Personal information
- Born: 19 July 1967 (age 58) Bucharest, Romania
- Height: 165 cm (5 ft 5 in)
- Weight: 55 kg (121 lb)

Sport
- Sport: Rowing
- Club: Steaua Bucharest Petromar Constanta

Medal record
Representing Romania
Olympic Games
| Silver medal – second place | 1984 Los Angeles | Coxed pair |
| Gold medal – first place | 1992 Barcelona | Coxed four |
| Bronze medal – third place | 1992 Barcelona | Coxed pair |
World Rowing Championships
| Silver medal – second place | 1985 Hazewinkel | Coxed pair |
| Silver medal – second place | 1991 Vienna | Coxed four |
| Gold medal – first place | 1996 Strathclyde | Coxed four |
| Silver medal – second place | 1996 Strathclyde | Coxed pair |
| Bronze medal – third place | 1998 Cologne | Eight |
| Bronze medal – third place | 1999 St.
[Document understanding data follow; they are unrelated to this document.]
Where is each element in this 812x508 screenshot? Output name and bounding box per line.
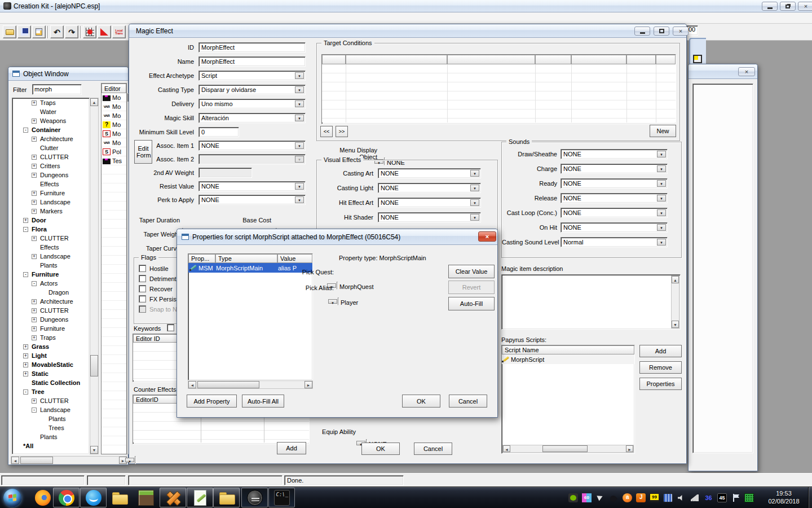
counter-effect-add-button[interactable]: Add bbox=[277, 442, 306, 454]
taskbar-app-folder[interactable] bbox=[106, 488, 133, 507]
conditions-column-header[interactable] bbox=[535, 55, 571, 64]
dropdown-arrow-icon[interactable]: ▼ bbox=[470, 170, 479, 177]
dropdown-arrow-icon[interactable]: ▼ bbox=[328, 299, 337, 304]
field-control[interactable]: NONE▼ bbox=[198, 141, 306, 151]
tray-signal-icon[interactable] bbox=[690, 493, 700, 502]
conditions-column-header[interactable] bbox=[571, 55, 626, 64]
field-control[interactable]: Uno mismo▼ bbox=[198, 99, 306, 109]
dropdown-arrow-icon[interactable]: ▼ bbox=[657, 180, 666, 187]
tree-expander-icon[interactable]: + bbox=[32, 317, 37, 322]
menu-item[interactable] bbox=[79, 17, 90, 19]
revert-button[interactable]: Revert bbox=[448, 281, 495, 294]
taskbar-app-ck[interactable] bbox=[241, 488, 268, 507]
papyrus-column-header[interactable]: Script Name bbox=[502, 345, 634, 354]
conditions-column-header[interactable] bbox=[346, 55, 447, 64]
editor-row[interactable]: S Mo bbox=[102, 129, 126, 138]
field-control[interactable]: Disparar y olvidarse▼ bbox=[198, 85, 306, 95]
tree-item[interactable]: + Dungeons bbox=[12, 315, 89, 324]
dropdown-arrow-icon[interactable]: ▼ bbox=[295, 183, 304, 190]
tree-expander-icon[interactable]: + bbox=[32, 254, 37, 259]
tray-cursor-icon[interactable] bbox=[595, 493, 605, 502]
scroll-right-icon[interactable]: ► bbox=[304, 381, 312, 388]
tree-item[interactable]: Static Collection bbox=[12, 378, 89, 387]
tree-item[interactable]: + MovableStatic bbox=[12, 360, 89, 369]
tree-expander-icon[interactable]: + bbox=[23, 353, 28, 358]
field-control[interactable]: MorphEffect▼ bbox=[198, 56, 306, 67]
field-control[interactable]: ▼ bbox=[198, 154, 306, 164]
scroll-thumb[interactable] bbox=[20, 457, 53, 464]
properties-cancel-button[interactable]: Cancel bbox=[449, 395, 487, 408]
papyrus-script-row[interactable]: MorphScript bbox=[502, 354, 634, 364]
undo-button[interactable]: ↶ bbox=[50, 25, 64, 38]
dialog-close-button[interactable]: × bbox=[673, 27, 689, 36]
add-property-button[interactable]: Add Property bbox=[187, 395, 237, 408]
tree-item[interactable]: Effects bbox=[12, 179, 89, 189]
papyrus-properties-button[interactable]: Properties bbox=[639, 378, 682, 390]
tray-grid-icon[interactable] bbox=[744, 493, 754, 502]
tree-item[interactable]: Water bbox=[12, 107, 89, 116]
conditions-new-button[interactable]: New bbox=[650, 125, 676, 137]
tree-item[interactable]: + CLUTTER bbox=[12, 306, 89, 315]
tree-item[interactable]: Effects bbox=[12, 243, 89, 252]
dropdown-arrow-icon[interactable]: ▼ bbox=[470, 214, 479, 221]
field-control[interactable]: NONE▼ bbox=[561, 178, 668, 189]
field-control[interactable]: 0▼ bbox=[198, 127, 239, 137]
papyrus-add-button[interactable]: Add bbox=[639, 345, 682, 357]
pick-quest-combo[interactable]: MorphQuest▼ bbox=[337, 282, 338, 290]
flag-checkbox[interactable] bbox=[139, 285, 146, 292]
dropdown-arrow-icon[interactable]: ▼ bbox=[295, 72, 304, 79]
tree-item[interactable]: Plants bbox=[12, 261, 89, 270]
field-control[interactable]: Normal▼ bbox=[561, 237, 668, 247]
clear-value-button[interactable]: Clear Value bbox=[448, 265, 495, 278]
background-window-close-button[interactable]: × bbox=[738, 67, 755, 76]
tree-item[interactable]: - Tree bbox=[12, 387, 89, 396]
tree-item[interactable]: + Landscape bbox=[12, 198, 89, 207]
tree-expander-icon[interactable]: + bbox=[32, 326, 37, 331]
tree-item[interactable]: - Furniture bbox=[12, 270, 89, 279]
taskbar-app-minecraft[interactable] bbox=[133, 488, 159, 507]
conditions-column-header[interactable] bbox=[322, 55, 346, 64]
tree-expander-icon[interactable]: + bbox=[32, 191, 37, 196]
tree-expander-icon[interactable]: + bbox=[32, 100, 37, 106]
editor-row[interactable]: S Pol bbox=[102, 147, 126, 156]
description-scrollbar[interactable]: ▲ ▼ bbox=[671, 275, 679, 329]
tree-item[interactable]: *All bbox=[12, 441, 89, 450]
tree-item[interactable]: - Flora bbox=[12, 225, 89, 234]
field-control[interactable]: Script▼ bbox=[198, 71, 306, 81]
preferences-button[interactable] bbox=[32, 25, 46, 38]
minimize-button[interactable] bbox=[762, 2, 778, 11]
filter-input[interactable]: morph bbox=[32, 84, 82, 95]
field-control[interactable]: NONE▼ bbox=[561, 193, 668, 203]
tree-item[interactable]: Trees bbox=[12, 423, 89, 432]
tree-item[interactable]: + Door bbox=[12, 216, 89, 225]
menu-item[interactable] bbox=[11, 17, 23, 19]
properties-ok-button[interactable]: OK bbox=[402, 395, 440, 408]
tree-expander-icon[interactable]: + bbox=[23, 218, 28, 223]
scroll-left-icon[interactable]: ◄ bbox=[11, 457, 19, 464]
description-textarea[interactable]: ▲ ▼ bbox=[501, 274, 681, 330]
conditions-column-header[interactable] bbox=[656, 55, 676, 64]
tree-item[interactable]: + Landscape bbox=[12, 252, 89, 261]
menu-item[interactable] bbox=[68, 17, 79, 19]
conditions-next-button[interactable]: >> bbox=[336, 126, 348, 137]
start-button[interactable] bbox=[3, 489, 21, 507]
menu-item[interactable] bbox=[23, 17, 34, 19]
field-control[interactable]: MorphEffect▼ bbox=[198, 42, 306, 52]
editor-row[interactable]: Tes bbox=[102, 156, 126, 165]
dropdown-arrow-icon[interactable]: ▼ bbox=[657, 195, 666, 202]
papyrus-horizontal-scrollbar[interactable]: ◄ ► bbox=[502, 445, 634, 453]
field-control[interactable]: NONE▼ bbox=[561, 208, 668, 218]
conditions-column-header[interactable] bbox=[626, 55, 656, 64]
tree-item[interactable]: - Actors bbox=[12, 279, 89, 288]
clock[interactable]: 19:53 02/08/2018 bbox=[760, 489, 807, 505]
tray-volume-icon[interactable] bbox=[677, 493, 686, 502]
tree-item[interactable]: + Dungeons bbox=[12, 170, 89, 179]
tree-expander-icon[interactable]: + bbox=[32, 200, 37, 205]
tree-expander-icon[interactable]: - bbox=[23, 128, 28, 133]
papyrus-list[interactable]: Script Name MorphScript ◄ ► bbox=[501, 345, 635, 454]
scroll-left-icon[interactable]: ◄ bbox=[503, 445, 510, 452]
tree-item[interactable]: - Landscape bbox=[12, 405, 89, 414]
dropdown-arrow-icon[interactable]: ▼ bbox=[657, 151, 666, 157]
tree-expander-icon[interactable]: + bbox=[32, 173, 37, 178]
tree-expander-icon[interactable]: + bbox=[32, 299, 37, 304]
Catharines | Coxed four |

= Dumitru Răducanu =

Romanian rower

Dumitru Răducanu (born 19 July 1967) is a retired Romanian rowing coxswain. He competed at the 1984, 1992 and 2000 Olympics and won a gold, a silver and a bronze medal. At the world championships he won one gold, three silver and two bronze medals between 1985 and 1999. Răducanu took up rowing in 1982, and after retiring from competitions in 2000 worked as a rowing coach.